[Extracted data entries]
──────────
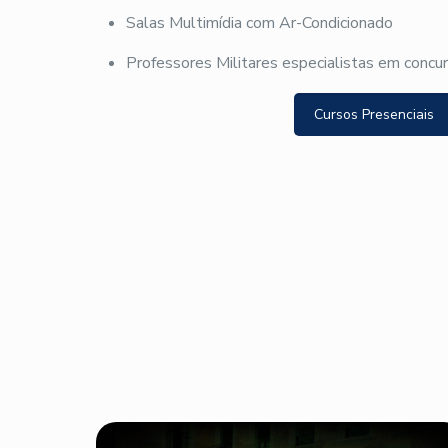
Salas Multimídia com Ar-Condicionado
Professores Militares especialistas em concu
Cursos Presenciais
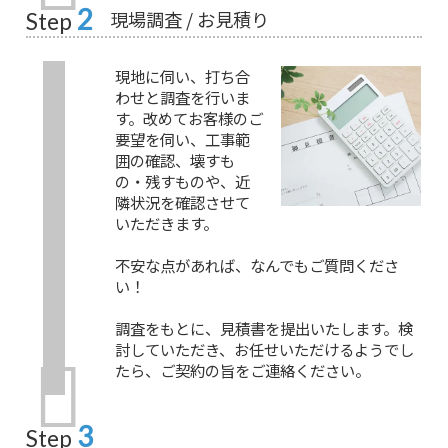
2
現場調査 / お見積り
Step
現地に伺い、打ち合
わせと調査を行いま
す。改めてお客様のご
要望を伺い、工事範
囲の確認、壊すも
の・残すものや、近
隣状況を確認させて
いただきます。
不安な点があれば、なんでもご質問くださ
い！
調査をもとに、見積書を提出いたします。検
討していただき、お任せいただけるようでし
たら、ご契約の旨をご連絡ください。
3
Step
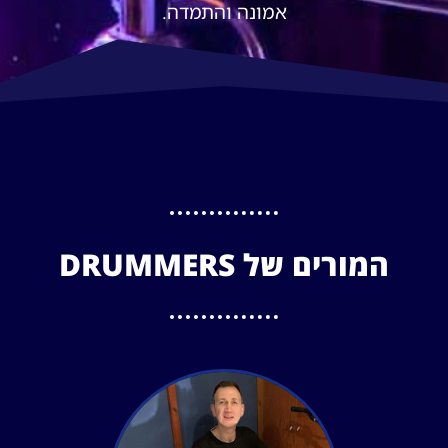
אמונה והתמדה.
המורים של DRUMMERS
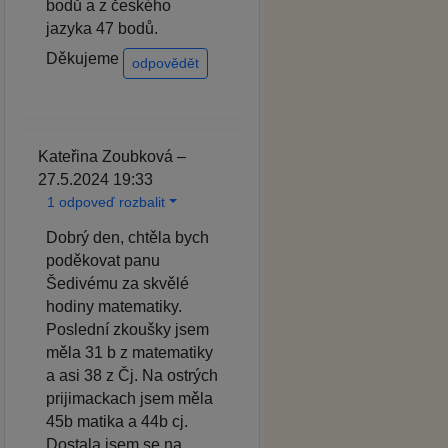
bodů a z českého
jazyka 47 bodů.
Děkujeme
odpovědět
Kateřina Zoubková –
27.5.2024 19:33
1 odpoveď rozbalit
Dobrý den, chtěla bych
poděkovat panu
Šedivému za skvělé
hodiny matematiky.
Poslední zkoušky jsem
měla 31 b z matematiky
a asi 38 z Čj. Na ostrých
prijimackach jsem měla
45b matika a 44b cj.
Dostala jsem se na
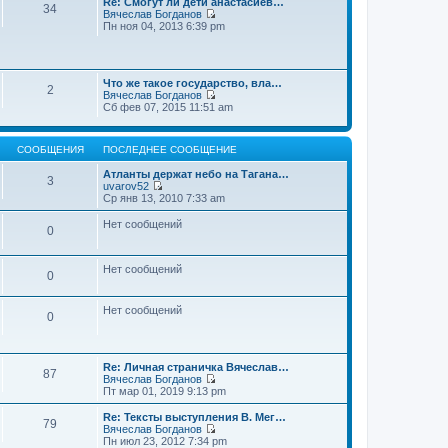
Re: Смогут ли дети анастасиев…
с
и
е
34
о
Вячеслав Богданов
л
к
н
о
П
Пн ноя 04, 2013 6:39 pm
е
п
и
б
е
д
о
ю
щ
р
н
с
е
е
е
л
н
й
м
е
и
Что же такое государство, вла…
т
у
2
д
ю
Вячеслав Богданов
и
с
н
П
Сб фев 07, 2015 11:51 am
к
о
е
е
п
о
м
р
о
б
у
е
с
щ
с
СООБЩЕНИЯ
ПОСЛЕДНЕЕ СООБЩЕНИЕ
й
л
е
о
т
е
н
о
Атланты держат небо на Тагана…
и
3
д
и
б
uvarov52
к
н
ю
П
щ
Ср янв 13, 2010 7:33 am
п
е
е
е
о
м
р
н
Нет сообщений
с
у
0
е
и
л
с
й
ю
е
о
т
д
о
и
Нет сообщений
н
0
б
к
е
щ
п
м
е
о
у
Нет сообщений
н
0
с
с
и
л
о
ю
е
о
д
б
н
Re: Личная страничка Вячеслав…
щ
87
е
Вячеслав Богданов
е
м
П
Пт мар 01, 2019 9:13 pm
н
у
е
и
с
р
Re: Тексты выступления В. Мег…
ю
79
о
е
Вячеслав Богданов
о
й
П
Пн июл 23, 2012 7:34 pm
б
──────────
Pictures are to be left out, and the lines from the beginning of the records through the line with "Dobrý den, chtěla bych" are to be printed exactly, with nothing added.

*Reply to the task*
Salas Multimídia com Ar-Condicionado
Professores Militares especialistas em concu
Cursos Presenciais
2
現場調査 / お見積り
Step
現地に伺い、打ち合
わせと調査を行いま
す。改めてお客様のご
要望を伺い、工事範
囲の確認、壊すも
の・残すものや、近
隣状況を確認させて
いただきます。
不安な点があれば、なんでもご質問くださ
い！
調査をもとに、見積書を提出いたします。検
討していただき、お任せいただけるようでし
たら、ご契約の旨をご連絡ください。
3
Step
אמונה והתמדה.
המורים של DRUMMERS
bodů a z českého
jazyka 47 bodů.
Děkujeme
odpovědět
Kateřina Zoubková –
27.5.2024 19:33
1 odpoveď rozbalit
Dobrý den, chtěla bych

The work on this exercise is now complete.